* [Document layout detection data]:
___
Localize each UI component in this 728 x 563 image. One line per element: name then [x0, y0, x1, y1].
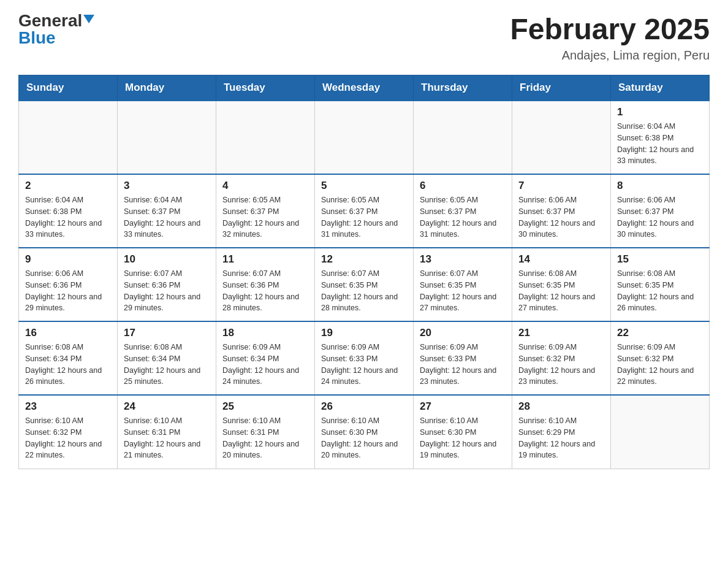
location: Andajes, Lima region, Peru — [510, 48, 710, 63]
calendar-cell: 8Sunrise: 6:06 AM Sunset: 6:37 PM Daylig… — [611, 174, 710, 248]
calendar-cell: 23Sunrise: 6:10 AM Sunset: 6:32 PM Dayli… — [19, 395, 118, 469]
title-section: February 2025 Andajes, Lima region, Peru — [510, 12, 710, 63]
day-number: 13 — [420, 253, 506, 266]
calendar-cell: 22Sunrise: 6:09 AM Sunset: 6:32 PM Dayli… — [611, 321, 710, 395]
day-info: Sunrise: 6:10 AM Sunset: 6:29 PM Dayligh… — [518, 415, 604, 461]
day-number: 12 — [321, 253, 407, 266]
calendar-cell — [611, 395, 710, 469]
calendar-cell — [315, 101, 414, 174]
calendar-header: SundayMondayTuesdayWednesdayThursdayFrid… — [19, 75, 710, 101]
calendar-cell: 15Sunrise: 6:08 AM Sunset: 6:35 PM Dayli… — [611, 248, 710, 321]
day-header-tuesday: Tuesday — [216, 75, 315, 101]
calendar-cell — [19, 101, 118, 174]
calendar-cell: 19Sunrise: 6:09 AM Sunset: 6:33 PM Dayli… — [315, 321, 414, 395]
day-info: Sunrise: 6:09 AM Sunset: 6:32 PM Dayligh… — [518, 342, 604, 388]
calendar-cell: 11Sunrise: 6:07 AM Sunset: 6:36 PM Dayli… — [216, 248, 315, 321]
day-info: Sunrise: 6:04 AM Sunset: 6:38 PM Dayligh… — [25, 194, 111, 240]
day-info: Sunrise: 6:10 AM Sunset: 6:32 PM Dayligh… — [25, 415, 111, 461]
day-number: 2 — [25, 180, 111, 192]
day-info: Sunrise: 6:05 AM Sunset: 6:37 PM Dayligh… — [321, 194, 407, 240]
calendar-cell: 18Sunrise: 6:09 AM Sunset: 6:34 PM Dayli… — [216, 321, 315, 395]
day-info: Sunrise: 6:04 AM Sunset: 6:38 PM Dayligh… — [617, 121, 703, 167]
calendar-cell: 10Sunrise: 6:07 AM Sunset: 6:36 PM Dayli… — [118, 248, 216, 321]
calendar-cell — [216, 101, 315, 174]
day-header-sunday: Sunday — [19, 75, 118, 101]
logo-arrow-icon — [83, 15, 94, 26]
calendar-cell: 3Sunrise: 6:04 AM Sunset: 6:37 PM Daylig… — [118, 174, 216, 248]
calendar-cell: 12Sunrise: 6:07 AM Sunset: 6:35 PM Dayli… — [315, 248, 414, 321]
day-number: 19 — [321, 327, 407, 339]
calendar-week-4: 23Sunrise: 6:10 AM Sunset: 6:32 PM Dayli… — [19, 395, 710, 469]
day-info: Sunrise: 6:09 AM Sunset: 6:34 PM Dayligh… — [222, 342, 308, 388]
calendar-cell: 6Sunrise: 6:05 AM Sunset: 6:37 PM Daylig… — [414, 174, 512, 248]
day-info: Sunrise: 6:10 AM Sunset: 6:30 PM Dayligh… — [420, 415, 506, 461]
day-info: Sunrise: 6:06 AM Sunset: 6:36 PM Dayligh… — [25, 268, 111, 314]
day-info: Sunrise: 6:10 AM Sunset: 6:31 PM Dayligh… — [222, 415, 308, 461]
day-number: 24 — [124, 400, 210, 413]
calendar-cell: 4Sunrise: 6:05 AM Sunset: 6:37 PM Daylig… — [216, 174, 315, 248]
day-number: 18 — [222, 327, 308, 339]
day-number: 1 — [617, 106, 703, 118]
calendar-cell: 27Sunrise: 6:10 AM Sunset: 6:30 PM Dayli… — [414, 395, 512, 469]
day-info: Sunrise: 6:06 AM Sunset: 6:37 PM Dayligh… — [518, 194, 604, 240]
day-info: Sunrise: 6:07 AM Sunset: 6:36 PM Dayligh… — [222, 268, 308, 314]
calendar-table: SundayMondayTuesdayWednesdayThursdayFrid… — [18, 75, 710, 469]
calendar-cell: 17Sunrise: 6:08 AM Sunset: 6:34 PM Dayli… — [118, 321, 216, 395]
calendar-cell: 2Sunrise: 6:04 AM Sunset: 6:38 PM Daylig… — [19, 174, 118, 248]
day-number: 10 — [124, 253, 210, 266]
day-info: Sunrise: 6:05 AM Sunset: 6:37 PM Dayligh… — [222, 194, 308, 240]
day-info: Sunrise: 6:09 AM Sunset: 6:32 PM Dayligh… — [617, 342, 703, 388]
day-info: Sunrise: 6:10 AM Sunset: 6:30 PM Dayligh… — [321, 415, 407, 461]
calendar-week-0: 1Sunrise: 6:04 AM Sunset: 6:38 PM Daylig… — [19, 101, 710, 174]
day-info: Sunrise: 6:05 AM Sunset: 6:37 PM Dayligh… — [420, 194, 506, 240]
day-number: 17 — [124, 327, 210, 339]
day-info: Sunrise: 6:09 AM Sunset: 6:33 PM Dayligh… — [321, 342, 407, 388]
calendar-cell — [512, 101, 611, 174]
day-number: 7 — [518, 180, 604, 192]
day-number: 8 — [617, 180, 703, 192]
month-title: February 2025 — [510, 12, 710, 46]
calendar-cell: 13Sunrise: 6:07 AM Sunset: 6:35 PM Dayli… — [414, 248, 512, 321]
day-number: 11 — [222, 253, 308, 266]
calendar-cell: 25Sunrise: 6:10 AM Sunset: 6:31 PM Dayli… — [216, 395, 315, 469]
day-number: 5 — [321, 180, 407, 192]
calendar-cell: 26Sunrise: 6:10 AM Sunset: 6:30 PM Dayli… — [315, 395, 414, 469]
svg-marker-0 — [83, 15, 94, 23]
day-number: 16 — [25, 327, 111, 339]
day-number: 20 — [420, 327, 506, 339]
day-number: 27 — [420, 400, 506, 413]
day-header-thursday: Thursday — [414, 75, 512, 101]
calendar-cell: 14Sunrise: 6:08 AM Sunset: 6:35 PM Dayli… — [512, 248, 611, 321]
day-info: Sunrise: 6:07 AM Sunset: 6:35 PM Dayligh… — [420, 268, 506, 314]
calendar-cell: 20Sunrise: 6:09 AM Sunset: 6:33 PM Dayli… — [414, 321, 512, 395]
calendar-week-3: 16Sunrise: 6:08 AM Sunset: 6:34 PM Dayli… — [19, 321, 710, 395]
day-info: Sunrise: 6:08 AM Sunset: 6:35 PM Dayligh… — [518, 268, 604, 314]
page-header: General Blue February 2025 Andajes, Lima… — [18, 12, 710, 63]
day-info: Sunrise: 6:10 AM Sunset: 6:31 PM Dayligh… — [124, 415, 210, 461]
day-number: 4 — [222, 180, 308, 192]
calendar-body: 1Sunrise: 6:04 AM Sunset: 6:38 PM Daylig… — [19, 101, 710, 469]
day-number: 3 — [124, 180, 210, 192]
calendar-week-1: 2Sunrise: 6:04 AM Sunset: 6:38 PM Daylig… — [19, 174, 710, 248]
calendar-cell: 16Sunrise: 6:08 AM Sunset: 6:34 PM Dayli… — [19, 321, 118, 395]
day-header-saturday: Saturday — [611, 75, 710, 101]
calendar-cell: 7Sunrise: 6:06 AM Sunset: 6:37 PM Daylig… — [512, 174, 611, 248]
day-number: 22 — [617, 327, 703, 339]
day-header-monday: Monday — [118, 75, 216, 101]
logo-blue: Blue — [18, 29, 56, 47]
logo: General Blue — [18, 12, 94, 47]
calendar-cell: 28Sunrise: 6:10 AM Sunset: 6:29 PM Dayli… — [512, 395, 611, 469]
day-number: 28 — [518, 400, 604, 413]
calendar-cell — [414, 101, 512, 174]
day-number: 9 — [25, 253, 111, 266]
logo-general: General — [18, 12, 82, 29]
day-number: 15 — [617, 253, 703, 266]
day-header-friday: Friday — [512, 75, 611, 101]
day-number: 6 — [420, 180, 506, 192]
day-number: 26 — [321, 400, 407, 413]
calendar-week-2: 9Sunrise: 6:06 AM Sunset: 6:36 PM Daylig… — [19, 248, 710, 321]
calendar-cell: 1Sunrise: 6:04 AM Sunset: 6:38 PM Daylig… — [611, 101, 710, 174]
calendar-cell: 5Sunrise: 6:05 AM Sunset: 6:37 PM Daylig… — [315, 174, 414, 248]
day-number: 23 — [25, 400, 111, 413]
day-header-wednesday: Wednesday — [315, 75, 414, 101]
___
Whenever the string "logo" turns up in a line above, copy that line out.

logo-arrow-icon — [83, 15, 94, 26]
logo-blue: Blue — [18, 29, 56, 47]
logo: General Blue — [18, 12, 94, 47]
logo-general: General — [18, 12, 82, 29]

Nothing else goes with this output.